New York police agree to reform protest tactics in settlement over 2020 response

NEW YORK (AP) — New York City’s police department has agreed to establish new policies intended to safeguard the rights of protesters as part of a legal settlement stemming from its response to the Black Lives Matter demonstrations in 2020.

The 44-page agreement, filed Tuesday in Manhattan federal court, requires the nation’s largest police department to deploy fewer officers to most public protests. It would end the NYPD’s practice of trapping and arresting large groups of demonstrators, a controversial tactic known as kettling.

The proposed changes must still be approved by a federal judge. But the agreement signals a likely resolution in the lawsuit filed by New York State Attorney General Letitia James in 2021, which detailed a pattern of civil rights violations committed by police as protests swept through the city following George Floyd’s death in May 2020.

“Too often peaceful protesters have been met with force that has harmed innocent New Yorkers simply trying to exercise their rights,” James said in a statement. “Today’s agreement will meaningfully change how the NYPD engages with and responds to public demonstrations in New York City.”

In a video statement, Mayor Eric Adams, a former police captain, said the settlement struck an appropriate balance to “ensure that we are both protecting public safety and respecting protesters’ First Amendment rights.”

The 2020 protests saw chaotic street battles as riot police aggressively tried to quell demonstrations -- both peaceful and unruly -- with batons, pepper-spray and their own vehicles. Some protesters set police vehicles on fire and hurled bottles at officers. At several locations, protesters were penned in by police without warning, leading to hundreds of arrests for low-level misdemeanors, such as disorderly conduct or blocking traffic.

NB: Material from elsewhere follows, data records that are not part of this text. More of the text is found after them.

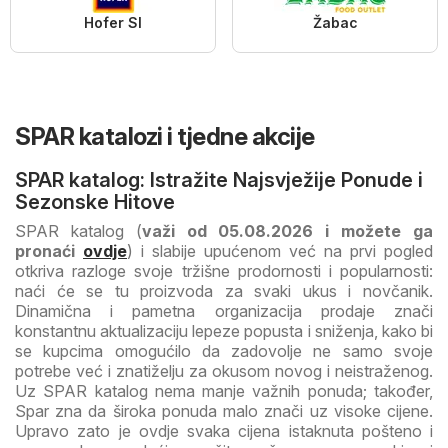
Hofer SI
Žabac
SPAR katalozi i tjedne akcije
SPAR katalog: Istražite Najsvježije Ponude i
Sezonske Hitove
SPAR katalog (
važi od 05.08.2026 i možete ga
pronaći
ovdje
) i slabije upućenom već na prvi pogled
otkriva razloge svoje tržišne prodornosti i popularnosti:
naći će se tu proizvoda za svaki ukus i novčanik.
Dinamična i pametna organizacija prodaje znači
konstantnu aktualizaciju lepeze popusta i sniženja, kako bi
se kupcima omogućilo da zadovolje ne samo svoje
potrebe već i znatiželju za okusom novog i neistraženog.
Uz SPAR katalog nema manje važnih ponuda; također,
Spar zna da široka ponuda malo znači uz visoke cijene.
Upravo zato je ovdje svaka cijena istaknuta pošteno i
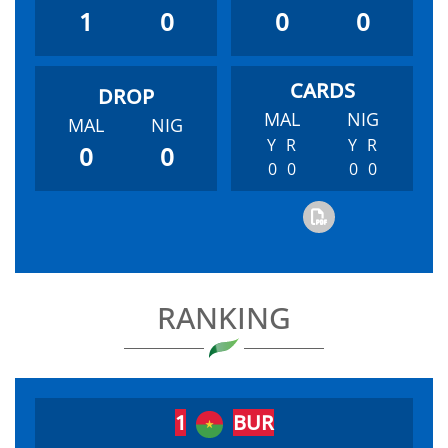
1
0
0
0
MAL
NIG
MAL
NIG
Y
R
Y
R
0
0
0
0
0
0
RANKING
1
BUR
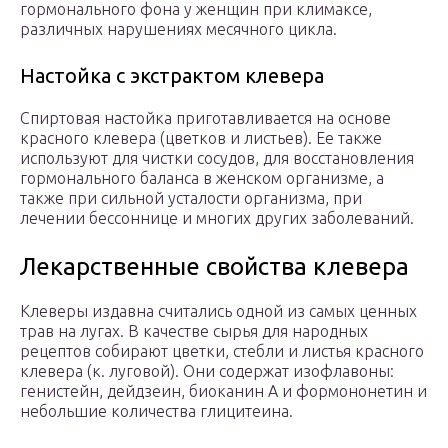
гормонального фона у женщин при климаксе,
различных нарушениях месячного цикла.
Настойка с экстрактом клевера
Спиртовая настойка приготавливается на основе
красного клевера (цветков и листьев). Ее также
используют для чистки сосудов, для восстановления
гормонального баланса в женском организме, а
также при сильной усталости организма, при
лечении бессоннице и многих других заболеваний.
Лекарственные свойства клевера
Клеверы издавна считались одной из самых ценных
трав на лугах. В качестве сырья для народных
рецептов собирают цветки, стебли и листья красного
клевера (к. луговой). Они содержат изофлавоны:
генистейн, дейдзеин, биоканин А и формононетин и
небольшие количества глицитеина.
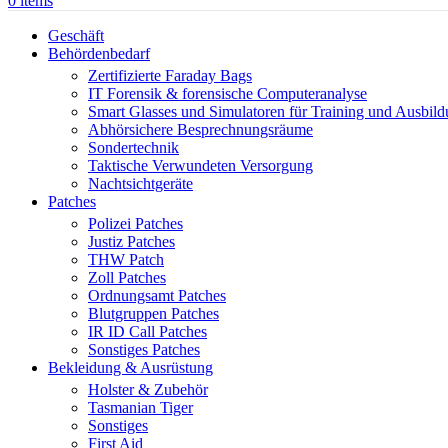
0
items
Geschäft
Behördenbedarf
Zertifizierte Faraday Bags
IT Forensik & forensische Computeranalyse
Smart Glasses und Simulatoren für Training und Ausbil
Abhörsichere Besprechnungsräume
Sondertechnik
Taktische Verwundeten Versorgung
Nachtsichtgeräte
Patches
Polizei Patches
Justiz Patches
THW Patch
Zoll Patches
Ordnungsamt Patches
Blutgruppen Patches
IR ID Call Patches
Sonstiges Patches
Bekleidung & Ausrüstung
Holster & Zubehör
Tasmanian Tiger
Sonstiges
First Aid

Under a tiered enforcement approach, the NYPD would be expected to accommodate street demonstrations, including those that obstruct traffic, unless they pose a direct threat to public safety or critical infrastructure.

For most protests, the department will be required to dispatch officers from its Community Affairs Bureau, rather than its specialized forces, with the goal of “communicating with protesters, understanding the aims of protest organizers.”

“The NYPD has historically policed protests by sending as many as officers as they possibly can,” said Corey Stoughton, an attorney at the Legal Aid Society. “That kind of overwhelming force and presence that we saw in 2020, which escalated violence with protesters, is a thing of the past.”

The settlement also covers separate lawsuits brought by the Legal Aid Society, the New York Civil Liberties Union and other private attorneys, which were combined with the Attorney General’s lawsuit. Plaintiffs are expected to receive a monetary award, which has yet to be announced.

The settlement requires the city to pay $1.6 million to the state's Department of Investigation, which will help oversee the agreement with other parties, including police leaders and civil rights groups.